Please take the lines from the one holding "annulation entre le 20ème et le" through the one holding "2ème jour inclus avant le début du" in the data below and copy them exactly.

^^^^^^^^^^^^^^^^

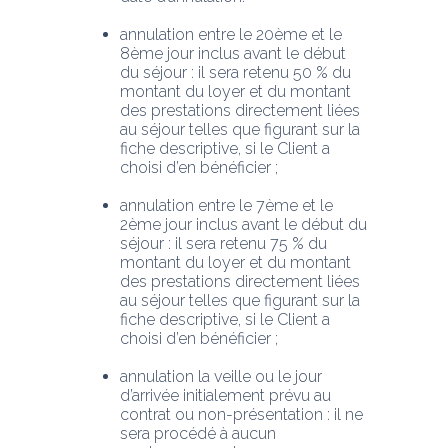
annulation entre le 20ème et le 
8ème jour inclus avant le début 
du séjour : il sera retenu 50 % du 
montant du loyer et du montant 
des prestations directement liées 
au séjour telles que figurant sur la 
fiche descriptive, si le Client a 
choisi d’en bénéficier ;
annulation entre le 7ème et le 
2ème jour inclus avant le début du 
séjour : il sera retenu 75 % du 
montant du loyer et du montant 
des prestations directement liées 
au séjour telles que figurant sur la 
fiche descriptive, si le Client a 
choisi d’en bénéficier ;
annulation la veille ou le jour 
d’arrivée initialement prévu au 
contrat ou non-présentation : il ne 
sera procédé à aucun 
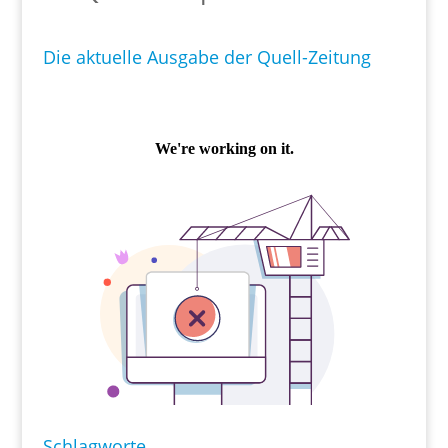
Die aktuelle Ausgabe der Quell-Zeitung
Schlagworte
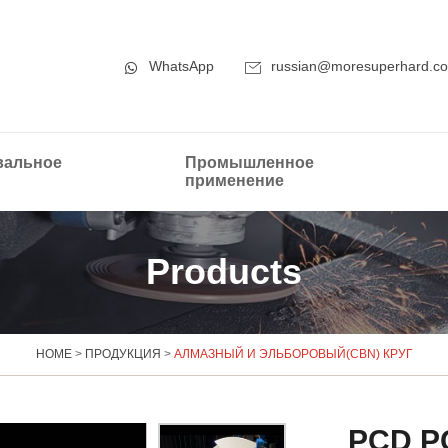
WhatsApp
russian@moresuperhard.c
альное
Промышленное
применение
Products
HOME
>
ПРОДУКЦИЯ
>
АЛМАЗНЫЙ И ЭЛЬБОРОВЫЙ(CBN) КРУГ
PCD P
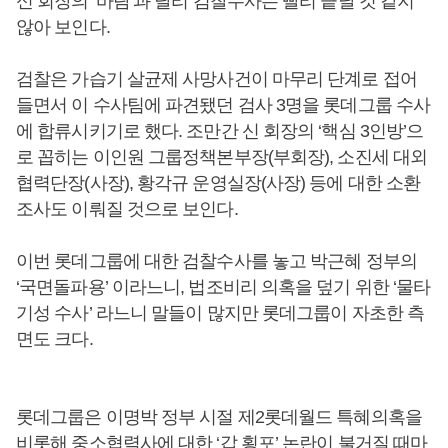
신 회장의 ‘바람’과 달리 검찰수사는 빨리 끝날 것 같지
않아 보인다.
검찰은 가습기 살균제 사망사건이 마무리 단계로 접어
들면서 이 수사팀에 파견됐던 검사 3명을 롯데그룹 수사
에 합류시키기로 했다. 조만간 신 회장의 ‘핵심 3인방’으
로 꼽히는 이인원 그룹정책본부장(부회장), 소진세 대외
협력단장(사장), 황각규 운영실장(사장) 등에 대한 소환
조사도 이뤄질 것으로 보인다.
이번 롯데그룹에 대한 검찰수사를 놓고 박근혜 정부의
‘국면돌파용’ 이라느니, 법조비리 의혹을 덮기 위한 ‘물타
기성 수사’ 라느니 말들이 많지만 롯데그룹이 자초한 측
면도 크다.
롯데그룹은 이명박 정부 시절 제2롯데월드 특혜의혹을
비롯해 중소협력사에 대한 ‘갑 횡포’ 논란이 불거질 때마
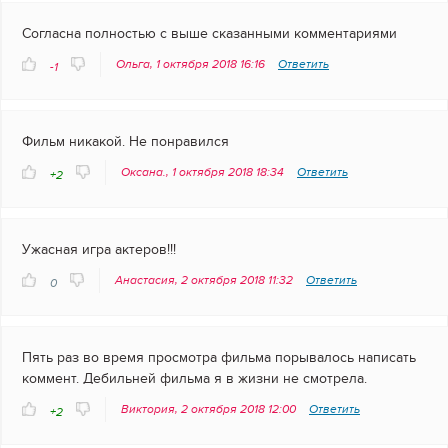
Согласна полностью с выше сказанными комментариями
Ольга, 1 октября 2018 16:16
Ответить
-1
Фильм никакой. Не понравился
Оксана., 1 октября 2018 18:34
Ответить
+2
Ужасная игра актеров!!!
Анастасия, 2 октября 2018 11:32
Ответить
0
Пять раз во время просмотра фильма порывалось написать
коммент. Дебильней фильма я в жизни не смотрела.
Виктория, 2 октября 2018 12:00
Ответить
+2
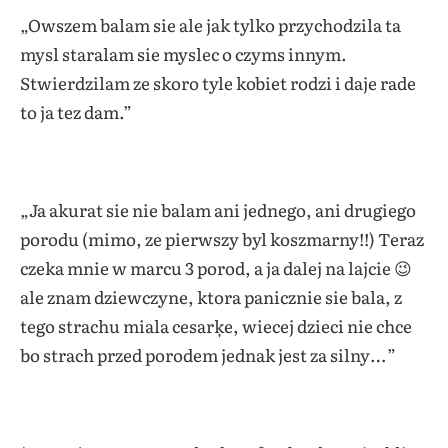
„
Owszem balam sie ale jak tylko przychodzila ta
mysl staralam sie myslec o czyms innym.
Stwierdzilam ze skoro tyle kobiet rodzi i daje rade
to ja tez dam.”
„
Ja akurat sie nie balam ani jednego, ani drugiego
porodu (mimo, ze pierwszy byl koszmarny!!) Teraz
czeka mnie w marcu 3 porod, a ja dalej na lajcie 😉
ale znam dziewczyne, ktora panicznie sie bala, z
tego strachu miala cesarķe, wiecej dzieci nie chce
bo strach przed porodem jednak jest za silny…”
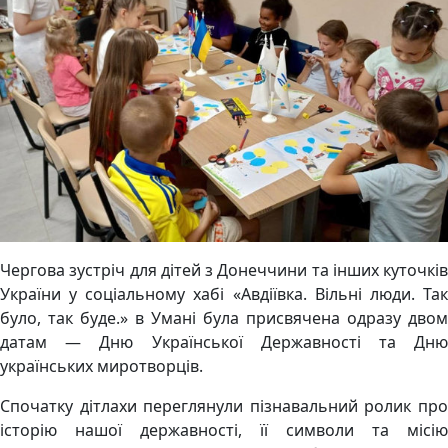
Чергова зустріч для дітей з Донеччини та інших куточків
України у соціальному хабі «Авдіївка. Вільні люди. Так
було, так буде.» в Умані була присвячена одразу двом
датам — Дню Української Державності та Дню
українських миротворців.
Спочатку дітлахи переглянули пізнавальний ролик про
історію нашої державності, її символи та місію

^^^^^^^^^^^^^^^^

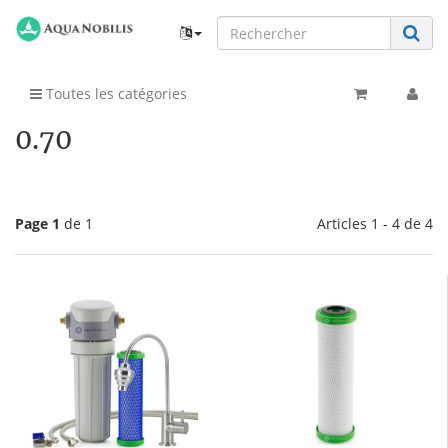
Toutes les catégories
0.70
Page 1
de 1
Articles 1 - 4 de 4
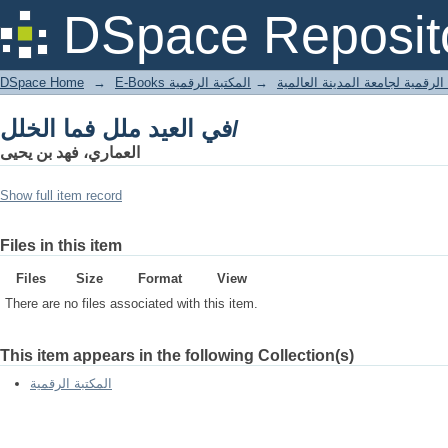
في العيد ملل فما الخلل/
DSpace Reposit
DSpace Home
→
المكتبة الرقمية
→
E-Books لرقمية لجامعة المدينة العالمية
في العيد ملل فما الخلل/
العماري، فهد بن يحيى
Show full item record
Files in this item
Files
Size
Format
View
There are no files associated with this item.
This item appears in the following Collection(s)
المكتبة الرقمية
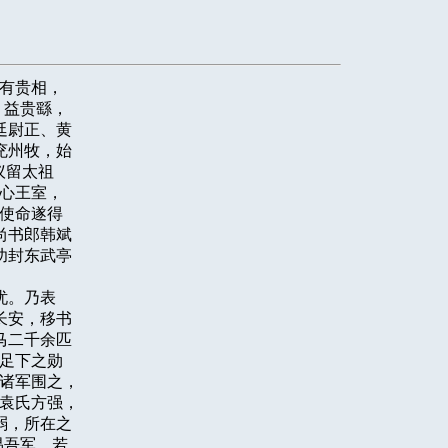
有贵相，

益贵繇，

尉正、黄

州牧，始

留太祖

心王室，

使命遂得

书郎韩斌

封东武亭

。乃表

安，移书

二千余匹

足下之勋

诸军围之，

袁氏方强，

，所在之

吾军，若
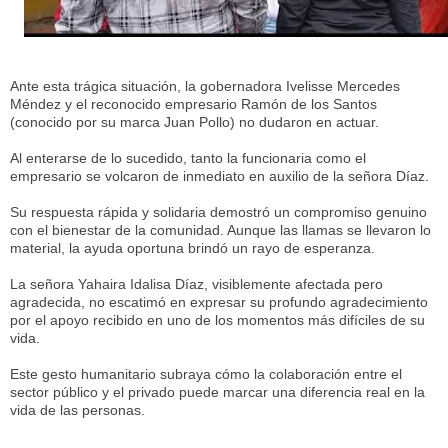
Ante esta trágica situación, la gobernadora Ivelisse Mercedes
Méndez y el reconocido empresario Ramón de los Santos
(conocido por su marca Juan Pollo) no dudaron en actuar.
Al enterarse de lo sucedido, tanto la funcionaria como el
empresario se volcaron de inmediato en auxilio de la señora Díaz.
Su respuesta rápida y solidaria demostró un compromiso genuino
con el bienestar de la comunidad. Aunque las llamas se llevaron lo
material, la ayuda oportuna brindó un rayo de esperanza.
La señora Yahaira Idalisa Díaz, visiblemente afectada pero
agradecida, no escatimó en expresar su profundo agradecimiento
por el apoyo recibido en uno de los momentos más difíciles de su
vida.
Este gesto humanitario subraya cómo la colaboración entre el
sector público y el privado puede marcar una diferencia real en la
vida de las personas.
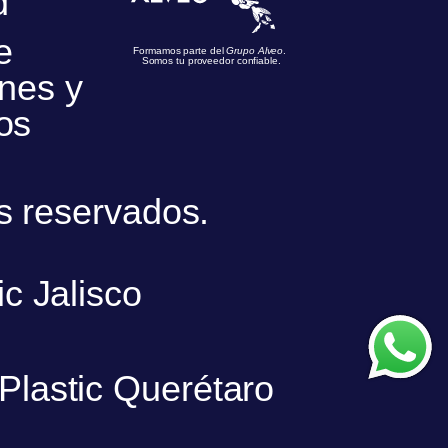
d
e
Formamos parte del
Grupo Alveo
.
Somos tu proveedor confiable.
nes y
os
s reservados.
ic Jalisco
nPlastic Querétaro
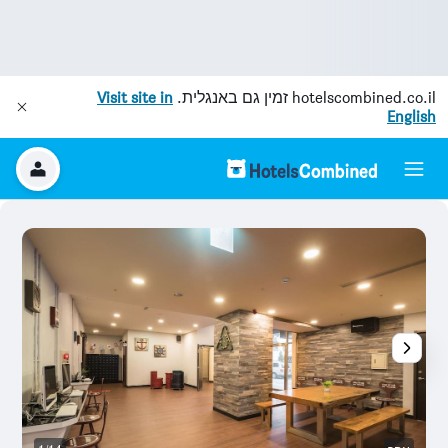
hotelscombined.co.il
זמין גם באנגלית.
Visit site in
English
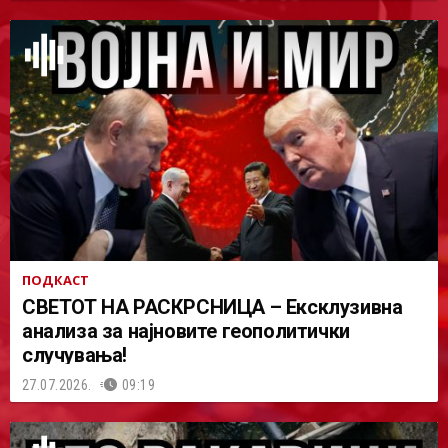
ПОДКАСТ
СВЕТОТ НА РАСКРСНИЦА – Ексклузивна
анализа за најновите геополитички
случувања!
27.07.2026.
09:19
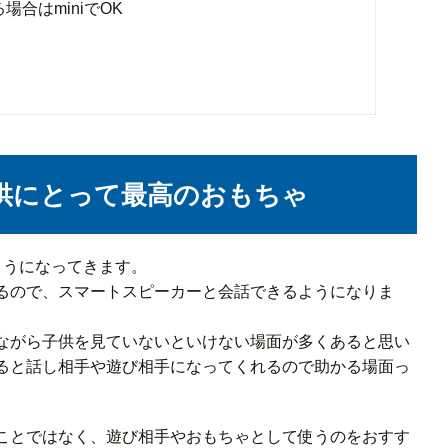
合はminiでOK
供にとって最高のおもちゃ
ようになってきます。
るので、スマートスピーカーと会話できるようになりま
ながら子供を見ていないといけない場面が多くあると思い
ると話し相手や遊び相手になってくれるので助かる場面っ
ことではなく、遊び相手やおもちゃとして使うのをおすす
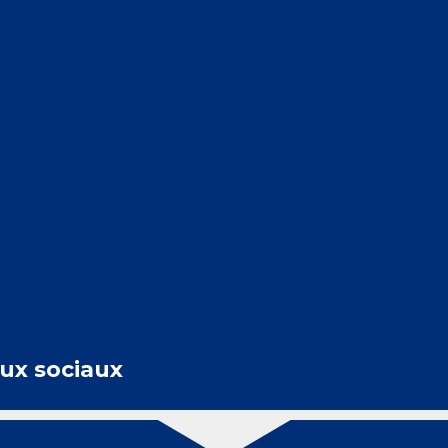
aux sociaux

^^^^^^^^^^^^^^^^

RESULT OF THIS EXERCISE.
annulation entre le 20ème et le 
8ème jour inclus avant le début 
du séjour : il sera retenu 50 % du 
montant du loyer et du montant 
des prestations directement liées 
au séjour telles que figurant sur la 
fiche descriptive, si le Client a 
choisi d’en bénéficier ;
annulation entre le 7ème et le 
2ème jour inclus avant le début du 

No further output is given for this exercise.